The Right Honourable
The Baroness Quin
PC
Minister for Europe
In office
28 July 1998 – 28 July 1999
Prime Minister Tony Blair
Preceded by Doug Henderson
Succeeded by Geoff Hoon
Member of Parliament
for Gateshead East and Washington West
Gateshead East (1987-1997)
In office
11 June 1987 – 5 May 2005
Preceded by Bernard Conlan
Succeeded by Sharon Hodgson
Member of the European Parliament
for Tyne and Wear
Tyne South and Wear (1979-1985)
In office
10 June 1979 – 18 June 1989
Preceded by Constituency established
Succeeded by Constituency abolished
Personal details
Born 26 November 1944 (1944-11-26) (age 67)
Political party Labour
Occupation Politician

Joyce Gwendolen Quin, Baroness Quin, PC (born 26 November 1944) is a Labour Party politician in the United Kingdom.

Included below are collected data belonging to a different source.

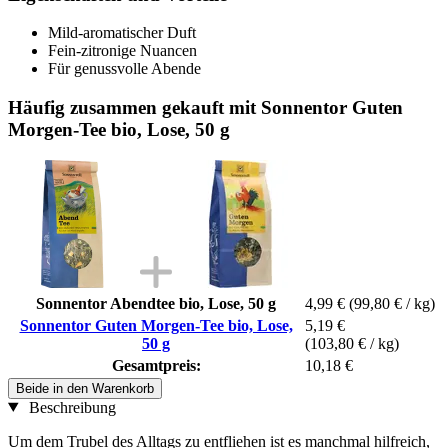
Mild-aromatischer Duft
Fein-zitronige Nuancen
Für genussvolle Abende
Häufig zusammen gekauft mit Sonnentor Guten
Morgen-Tee bio, Lose, 50 g
Sonnentor Abendtee bio, Lose, 50 g
4,99 €
(99,80 € / kg)
Sonnentor Guten Morgen-Tee bio, Lose,
5,19 €
50 g
(103,80 € / kg)
Gesamtpreis:
10,18 €
Beide in den Warenkorb
Beschreibung
Um dem Trubel des Alltags zu entfliehen ist es manchmal hilfreich,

Quin was educated at Whitley Bay Grammar School, University of Newcastle and the London School of Economics. She worked as a French language lecturer and tutor at the University of Bath and Durham University.

She served as Member of the European Parliament for Tyne South and Wear and Tyne and Wear successively from 1979 to 1989, and entered the House of Commons in the 1987 election as Member of Parliament for Gateshead East. After boundary changes for the 1997 general election, she represented the new Gateshead East and Washington West constituency from 1997 until she stepped down at the 2005 general election and was replaced by Sharon Hodgson.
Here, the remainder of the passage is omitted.